Exercise — Return all lines of the data in which the string "photo" occurs.

Recorded data —
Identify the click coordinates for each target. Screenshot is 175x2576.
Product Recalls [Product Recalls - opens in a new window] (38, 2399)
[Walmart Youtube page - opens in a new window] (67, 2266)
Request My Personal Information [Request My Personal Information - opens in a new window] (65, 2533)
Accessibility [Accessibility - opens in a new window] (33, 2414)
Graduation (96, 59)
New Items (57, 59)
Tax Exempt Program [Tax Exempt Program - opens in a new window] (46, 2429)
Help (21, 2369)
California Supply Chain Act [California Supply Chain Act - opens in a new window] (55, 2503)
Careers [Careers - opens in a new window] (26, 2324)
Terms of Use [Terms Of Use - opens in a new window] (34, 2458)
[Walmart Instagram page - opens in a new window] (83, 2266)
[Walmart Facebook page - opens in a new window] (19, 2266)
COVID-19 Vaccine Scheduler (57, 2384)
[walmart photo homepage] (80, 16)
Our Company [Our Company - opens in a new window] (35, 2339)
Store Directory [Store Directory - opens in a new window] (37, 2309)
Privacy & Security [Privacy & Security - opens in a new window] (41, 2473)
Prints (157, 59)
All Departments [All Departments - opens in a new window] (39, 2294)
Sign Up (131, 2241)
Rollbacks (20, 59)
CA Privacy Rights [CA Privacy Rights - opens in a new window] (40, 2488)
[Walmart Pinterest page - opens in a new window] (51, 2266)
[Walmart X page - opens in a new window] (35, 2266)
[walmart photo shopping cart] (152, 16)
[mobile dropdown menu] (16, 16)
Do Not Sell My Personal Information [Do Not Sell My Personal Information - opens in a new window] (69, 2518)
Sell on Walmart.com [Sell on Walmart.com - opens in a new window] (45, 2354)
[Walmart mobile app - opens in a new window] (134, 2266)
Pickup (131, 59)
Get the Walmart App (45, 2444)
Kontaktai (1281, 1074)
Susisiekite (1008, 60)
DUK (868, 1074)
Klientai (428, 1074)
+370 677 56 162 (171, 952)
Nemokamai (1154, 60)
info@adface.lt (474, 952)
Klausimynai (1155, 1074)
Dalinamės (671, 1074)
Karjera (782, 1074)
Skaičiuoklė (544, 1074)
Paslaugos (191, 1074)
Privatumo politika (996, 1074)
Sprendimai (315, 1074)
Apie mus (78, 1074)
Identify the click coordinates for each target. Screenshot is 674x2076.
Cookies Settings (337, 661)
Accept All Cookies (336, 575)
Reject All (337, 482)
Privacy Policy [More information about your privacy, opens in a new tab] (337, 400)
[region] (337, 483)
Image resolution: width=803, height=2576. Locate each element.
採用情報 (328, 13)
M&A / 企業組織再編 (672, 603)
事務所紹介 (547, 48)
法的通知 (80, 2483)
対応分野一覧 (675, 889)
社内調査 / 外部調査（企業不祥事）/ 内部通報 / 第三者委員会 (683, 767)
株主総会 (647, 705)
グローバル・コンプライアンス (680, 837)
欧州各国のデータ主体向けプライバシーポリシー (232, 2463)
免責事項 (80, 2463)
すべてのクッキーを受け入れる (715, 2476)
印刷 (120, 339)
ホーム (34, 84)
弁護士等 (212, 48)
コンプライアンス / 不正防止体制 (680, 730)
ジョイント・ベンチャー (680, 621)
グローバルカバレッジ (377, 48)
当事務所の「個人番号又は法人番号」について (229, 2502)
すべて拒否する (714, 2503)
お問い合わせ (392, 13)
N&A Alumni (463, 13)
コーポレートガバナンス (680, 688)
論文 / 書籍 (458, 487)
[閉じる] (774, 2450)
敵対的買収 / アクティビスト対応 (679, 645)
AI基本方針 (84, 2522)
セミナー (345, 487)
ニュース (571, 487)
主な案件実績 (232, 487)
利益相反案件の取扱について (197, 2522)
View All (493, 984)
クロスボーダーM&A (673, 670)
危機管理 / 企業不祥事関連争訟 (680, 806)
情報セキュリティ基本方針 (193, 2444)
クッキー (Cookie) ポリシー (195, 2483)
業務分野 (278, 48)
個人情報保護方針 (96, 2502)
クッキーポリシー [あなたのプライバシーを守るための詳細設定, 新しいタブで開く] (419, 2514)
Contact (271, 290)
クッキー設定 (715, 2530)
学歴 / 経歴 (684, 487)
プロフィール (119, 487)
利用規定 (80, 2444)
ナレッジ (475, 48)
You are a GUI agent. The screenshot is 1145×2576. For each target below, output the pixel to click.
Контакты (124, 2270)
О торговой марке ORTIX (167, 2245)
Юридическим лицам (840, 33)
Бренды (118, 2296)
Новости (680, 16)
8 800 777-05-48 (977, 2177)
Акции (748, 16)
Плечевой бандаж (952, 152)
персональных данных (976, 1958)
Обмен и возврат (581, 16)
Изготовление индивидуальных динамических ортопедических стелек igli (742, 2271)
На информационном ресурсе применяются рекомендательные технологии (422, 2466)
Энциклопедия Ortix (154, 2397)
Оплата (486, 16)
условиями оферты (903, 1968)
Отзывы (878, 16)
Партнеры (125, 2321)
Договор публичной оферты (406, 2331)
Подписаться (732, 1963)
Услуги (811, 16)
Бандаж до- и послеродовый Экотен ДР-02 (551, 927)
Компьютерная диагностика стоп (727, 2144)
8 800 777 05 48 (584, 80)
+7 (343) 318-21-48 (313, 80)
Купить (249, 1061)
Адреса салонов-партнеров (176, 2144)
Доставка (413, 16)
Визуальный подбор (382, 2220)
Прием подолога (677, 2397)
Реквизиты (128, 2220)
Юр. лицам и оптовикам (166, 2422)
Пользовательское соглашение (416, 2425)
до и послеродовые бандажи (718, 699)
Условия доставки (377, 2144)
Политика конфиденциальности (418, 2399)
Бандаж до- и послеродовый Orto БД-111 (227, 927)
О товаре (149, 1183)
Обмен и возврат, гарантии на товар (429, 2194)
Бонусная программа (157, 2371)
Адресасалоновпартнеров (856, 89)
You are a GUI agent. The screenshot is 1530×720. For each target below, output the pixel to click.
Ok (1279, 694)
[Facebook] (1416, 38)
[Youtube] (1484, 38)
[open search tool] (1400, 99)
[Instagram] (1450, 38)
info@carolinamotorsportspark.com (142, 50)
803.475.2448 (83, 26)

Expected output —
[walmart photo homepage] (80, 16)
[walmart photo shopping cart] (152, 16)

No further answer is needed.